Yasser B.

Posted on Mar 29 • Originally published at rivestack.io

PostgreSQL High Availability: A Practical Guide for Production

#postgres #database #devops #tutorial

Your application is live. Customers are using it. The database goes down.

How long before traffic routes around the failure? Ten seconds? Five minutes? Never, because you're paged at 2 AM and have to manually promote a replica while the on-call engineer Slacks you asking if the database is "doing a thing"?

PostgreSQL high availability is one of those topics that looks straightforward in blog posts and turns out to be deeply humbling when you actually implement it in production. This guide covers how PostgreSQL HA actually works, the main tools people use, what typically goes wrong, and when the complexity of DIY HA stops being worth it.

What "High Availability" Means for PostgreSQL

High availability means your database keeps serving requests even when individual components fail. For PostgreSQL, that typically requires three things working together:

Data replication — at least one copy of your data exists on a server other than the primary
Failure detection — something notices when the primary is unreachable
Automatic failover — the replica promotes itself to primary without a human in the loop

PostgreSQL ships with excellent replication primitives but no built-in automatic failover. The replication part is solid and well-understood. The failover part is where teams get into trouble.

Streaming Replication: The Foundation

PostgreSQL replication is based on Write-Ahead Log (WAL) shipping. Every write to the primary is first written to the WAL. Replicas connect to the primary and stream that WAL in near-real-time, replaying it to stay current.

Setting up a basic standby looks like this in postgresql.conf on the primary:

-- postgresql.conf on the primary
wal_level = replica
max_wal_senders = 3
wal_keep_size = 1GB

And in pg_hba.conf, you allow the replica to connect for replication:

# pg_hba.conf on the primary
host replication replicator 10.0.0.2/32 scram-sha-256

The replica connects with a primary_conninfo in its configuration and starts streaming WAL from the primary. Once streaming, the replica is typically only milliseconds behind.

Synchronous vs Asynchronous Replication

By default, PostgreSQL replication is asynchronous: the primary commits a transaction and returns success to the client before confirming the replica received the data. If the primary dies at exactly the wrong moment, you can lose the last few transactions.

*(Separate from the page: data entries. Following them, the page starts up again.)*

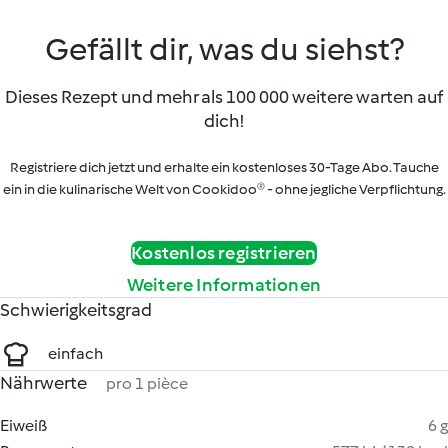
Gefällt dir, was du siehst?
Dieses Rezept und mehr als 100 000 weitere warten auf
dich!
Registriere dich jetzt und erhalte ein kostenloses 30-Tage Abo. Tauche
ein in die kulinarische Welt von Cookidoo® - ohne jegliche Verpflichtung.
Kostenlos registrieren
Weitere Informationen
Schwierigkeitsgrad
einfach
Nährwerte
pro 1 pièce
Eiweiß
6 g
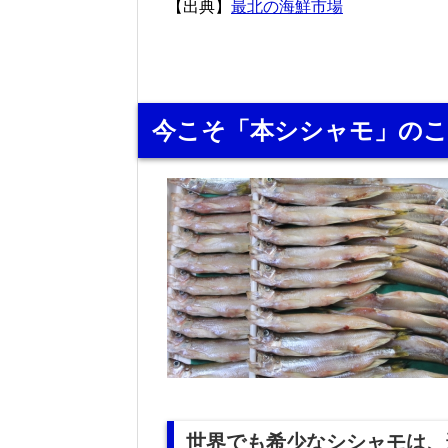
【出典】
最北の海鮮市場
今こそ「本シシャモ」の
世界でも希少なシシャモは、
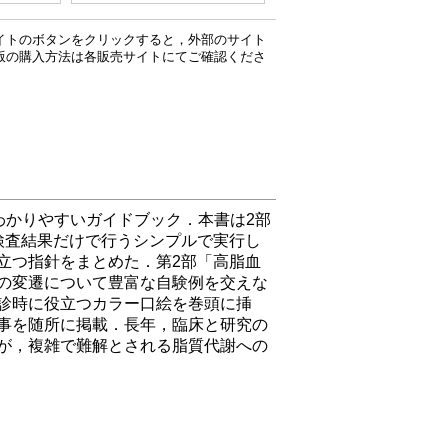
イトのボタンをクリックすると，外部のサイト
版の購入方法は各販売サイトにてご確認くださ
わかりやすいガイドブック．本書は2部
検査結果だけで行うシンプルで実行し
立つ指針をまとめた．第2部「高脂血
の変遷について豊富な自験例を交えな
診時に役立つカラー口絵を巻頭に挿
事を随所に掲載．長年，臨床と研究の
が，複雑で難解とされる脂質代謝への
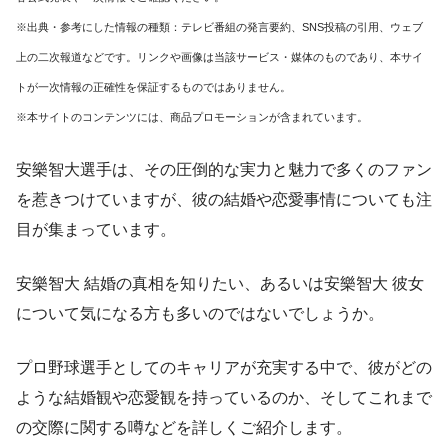
※出典・参考にした情報の種類：テレビ番組の発言要約、SNS投稿の引用、ウェブ
上の二次報道などです。リンクや画像は当該サービス・媒体のものであり、本サイ
トが一次情報の正確性を保証するものではありません。
※本サイトのコンテンツには、商品プロモーションが含まれています。
安樂智大選手は、その圧倒的な実力と魅力で多くのファン
を惹きつけていますが、彼の結婚や恋愛事情についても注
目が集まっています。
安樂智大 結婚の真相を知りたい、あるいは安樂智大 彼女
について気になる方も多いのではないでしょうか。
プロ野球選手としてのキャリアが充実する中で、彼がどの
ような結婚観や恋愛観を持っているのか、そしてこれまで
の交際に関する噂などを詳しくご紹介します。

Synchronous replication waits for at least one replica to confirm it has received and written the WAL before reporting the commit as successful:

-- postgresql.conf on the primary
synchronous_standby_names = 'replica1'
synchronous_commit = on

This gives you zero-RPO (recovery point objective) — no committed data is ever lost. The tradeoff is latency: every write waits for a round trip to the replica. On a local network this is typically 1–5ms. Across availability zones it can be 10–30ms depending on the cloud provider.

Most production setups use synchronous replication for the hot standby and asynchronous replication for additional read replicas or DR standbys that are geographically distant.

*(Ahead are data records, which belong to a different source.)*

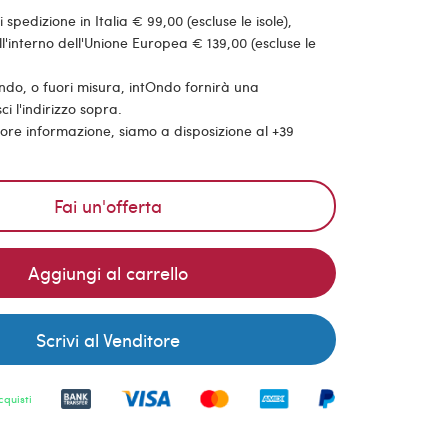
pedizione in Italia € 99,00 (escluse le isole),
'interno dell'Unione Europea € 139,00 (escluse le
ondo, o fuori misura, intOndo fornirà una
ci l'indirizzo sopra.
riore informazione, siamo a disposizione al +39
Fai un'offerta
Aggiungi al carrello
Scrivi al Venditore
cquisti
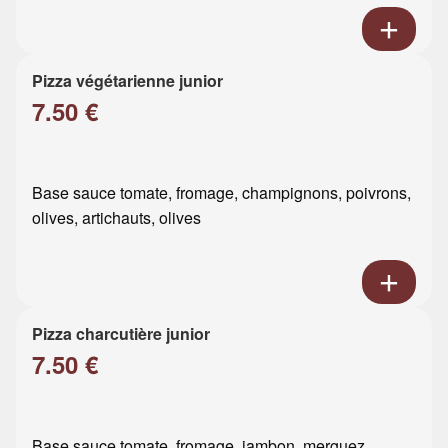
Pizza végétarienne junior
7.50 €
Base sauce tomate, fromage, champignons, poivrons,
olives, artichauts, olives
Pizza charcutière junior
7.50 €
Base sauce tomate, fromage, jambon, merguez,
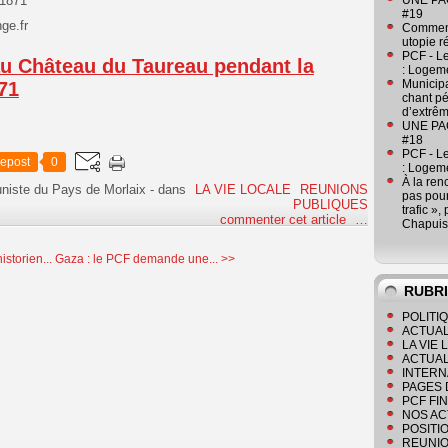
 1871
UNE PAGE
#19
ge.fr
Comment
utopie r
PCF - L
au Château du Taureau pendant la
: Logeme
Municipa
71
chant pé
d’extrêm
UNE PAGE
#18
PCF - L
epost
0
: Logeme
À la ren
niste du Pays de Morlaix
-
dans
LA VIE LOCALE
REUNIONS
pas pour
PUBLIQUES
trafic »
commenter cet article
…
Chapuis
istorien...
Gaza : le PCF demande une... >>
RUBR
POLITI
ACTUAL
LA VIE
ACTUAL
INTERN
PAGES 
PCF FI
NOS AC
POSITI
REUNIO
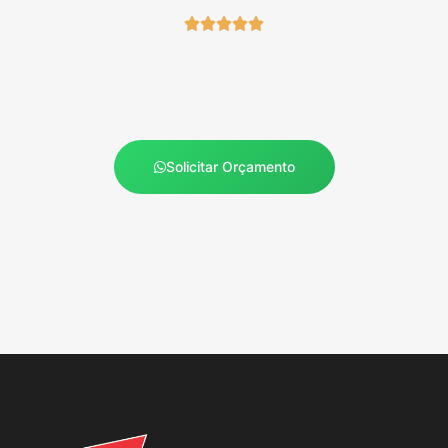





Solicitar Orçamento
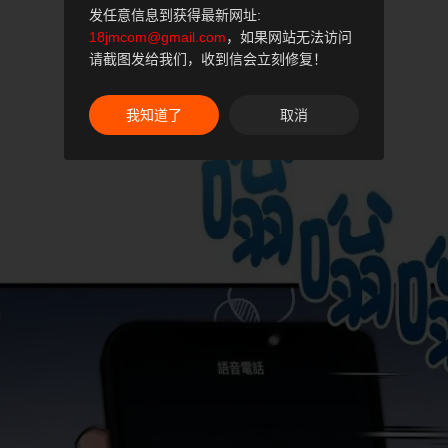
发任意信息到获得最新网址:
18jmcom@gmail.com
，如果网站无法访问
请截图发给我们，收到信会立刻修复！
我知道了
取消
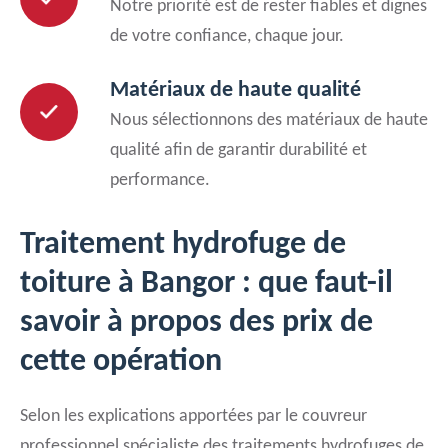
Notre priorité est de rester fiables et dignes
de votre confiance, chaque jour.
Matériaux de haute qualité
Nous sélectionnons des matériaux de haute
qualité afin de garantir durabilité et
performance.
Traitement hydrofuge de
toiture à Bangor : que faut-il
savoir à propos des prix de
cette opération
Selon les explications apportées par le couvreur
professionnel spécialiste des traitements hydrofuges de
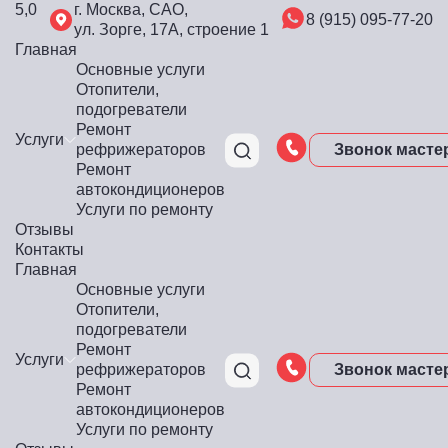
5,0
г. Москва, САО,
8 (915) 095-77-20
ул. Зорге, 17А, строение 1
Главная
Основные услуги
Отопители,
подогреватели
Ремонт
Услуги
рефрижераторов
Звонок масте
Ремонт
автокондиционеров
Услуги по ремонту
Отзывы
Контакты
Главная
Основные услуги
Отопители,
подогреватели
Ремонт
Услуги
рефрижераторов
Звонок масте
Ремонт
автокондиционеров
Услуги по ремонту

The Problem: PostgreSQL Doesn't Fail Over Itself

With streaming replication running, you have your data in two places. But if the primary goes down, PostgreSQL doesn't automatically promote the replica. You have two choices:

Manual failover — someone runs pg_ctl promote or SELECT pg_promote() on the replica. Fast if someone is awake, catastrophic if not.
Automated failover via an HA tool — a separate process watches the primary and promotes the replica when it detects a failure.

Almost every production PostgreSQL HA setup uses one of three tools for automated failover: Patroni, pg_auto_failover, or repmgr. They all solve the same problem; they have meaningfully different complexity and tradeoff profiles.

Patroni: The Industry Standard (and Why It's Hard)

Patroni is what most teams with serious PostgreSQL HA requirements end up using. It's battle-tested, highly configurable, and runs at scale. It's also genuinely complex to operate.

Patroni uses a distributed consensus store — either etcd, Consul, or ZooKeeper — to maintain cluster state and elect a primary. A minimal production Patroni setup is 3 etcd nodes + 2–3 PostgreSQL nodes + HAProxy. That's 5–6 servers before you've even started.

A minimal patroni.yml:

scope: prod-cluster
namespace: /db/
name: pg-node-1

restapi:
  listen: 0.0.0.0:8008
  connect_address: 10.0.0.1:8008

etcd3:
  hosts: 10.0.1.1:2379,10.0.1.2:2379,10.0.1.3:2379

bootstrap:
  dcs:
    ttl: 30
    loop_wait: 10
    retry_timeout: 30
    maximum_lag_on_failover: 1048576
    synchronous_mode: true

postgresql:
  listen: 0.0.0.0:5432
  connect_address: 10.0.0.1:5432
  data_dir: /var/lib/postgresql/data

HAProxy needs health checks against the Patroni REST API (port 8008), not just the PostgreSQL port — that's how it knows which node is the current primary.

Patroni is genuinely good software. But "run Patroni in production" is a weeks-long project, not an afternoon task.

pg_auto_failover: Simpler, More Opinionated

pg_auto_failover uses a dedicated monitor node instead of etcd:

# On the monitor node
pg_autoctl create monitor \
  --pgdata /var/lib/postgresql/monitor \
  --pgport 5000 \
  --hostname monitor.internal

# On the primary node
pg_autoctl create postgres \
  --pgdata /var/lib/postgresql/data \
  --monitor postgres://autoctl_node@monitor.internal:5000/pg_auto_failover \
  --hostname primary.internal \
  --pgport 5432

Easier to set up than Patroni, but the monitor is a single point of failure and it's less flexible for complex topologies. Good choice for teams that want something working quickly without running etcd.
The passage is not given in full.